▶ **TASK DETAILS**: The records below must be transcribed exactly, with each picture left out.

▶ **DATA RECORDS**:
========
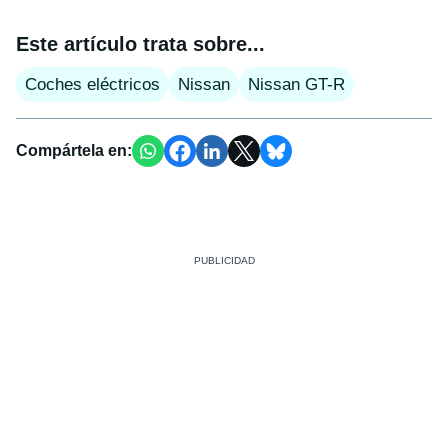
Este artículo trata sobre...
Coches eléctricos
Nissan
Nissan GT-R
Compártela en:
========
▶ **ANSWER BELOW**:
Este artículo trata sobre...
Coches eléctricos
Nissan
Nissan GT-R
Compártela en:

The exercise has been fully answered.